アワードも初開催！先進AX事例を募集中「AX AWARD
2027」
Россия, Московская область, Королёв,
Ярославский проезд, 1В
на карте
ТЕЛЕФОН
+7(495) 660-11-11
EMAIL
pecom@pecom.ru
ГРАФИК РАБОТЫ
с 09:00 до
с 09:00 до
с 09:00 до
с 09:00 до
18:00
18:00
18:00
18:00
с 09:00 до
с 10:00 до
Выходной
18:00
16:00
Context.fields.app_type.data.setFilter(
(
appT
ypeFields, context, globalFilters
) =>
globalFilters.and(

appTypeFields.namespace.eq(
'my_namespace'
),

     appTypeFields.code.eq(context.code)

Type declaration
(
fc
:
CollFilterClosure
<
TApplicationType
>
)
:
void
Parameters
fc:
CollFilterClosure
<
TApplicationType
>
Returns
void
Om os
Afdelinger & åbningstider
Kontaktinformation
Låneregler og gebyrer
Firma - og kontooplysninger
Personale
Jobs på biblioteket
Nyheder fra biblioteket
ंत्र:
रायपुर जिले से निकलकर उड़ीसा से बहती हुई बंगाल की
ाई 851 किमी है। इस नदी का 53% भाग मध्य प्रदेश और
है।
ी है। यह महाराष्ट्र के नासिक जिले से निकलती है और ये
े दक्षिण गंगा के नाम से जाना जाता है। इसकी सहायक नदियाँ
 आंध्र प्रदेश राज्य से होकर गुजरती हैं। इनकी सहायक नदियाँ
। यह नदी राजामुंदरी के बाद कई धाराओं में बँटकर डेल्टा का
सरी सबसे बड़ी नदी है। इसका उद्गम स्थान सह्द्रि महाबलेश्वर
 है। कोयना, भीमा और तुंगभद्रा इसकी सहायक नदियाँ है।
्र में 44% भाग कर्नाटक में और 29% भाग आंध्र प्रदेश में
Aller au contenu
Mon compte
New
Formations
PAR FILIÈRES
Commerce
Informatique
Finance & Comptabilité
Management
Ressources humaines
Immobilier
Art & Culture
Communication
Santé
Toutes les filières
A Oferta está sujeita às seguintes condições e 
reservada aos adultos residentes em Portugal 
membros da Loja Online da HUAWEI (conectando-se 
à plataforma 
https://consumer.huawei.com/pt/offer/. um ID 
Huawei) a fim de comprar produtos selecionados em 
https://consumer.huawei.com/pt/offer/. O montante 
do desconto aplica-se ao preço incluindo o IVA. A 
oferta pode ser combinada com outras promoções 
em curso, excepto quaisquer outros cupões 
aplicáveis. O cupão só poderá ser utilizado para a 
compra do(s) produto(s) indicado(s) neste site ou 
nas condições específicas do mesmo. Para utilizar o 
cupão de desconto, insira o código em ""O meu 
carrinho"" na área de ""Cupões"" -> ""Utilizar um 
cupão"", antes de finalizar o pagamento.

* * * *

Task goal ->
Exactly one number is the answer: how many lines in the data include the word "desconto".

Solution to this problem ->
2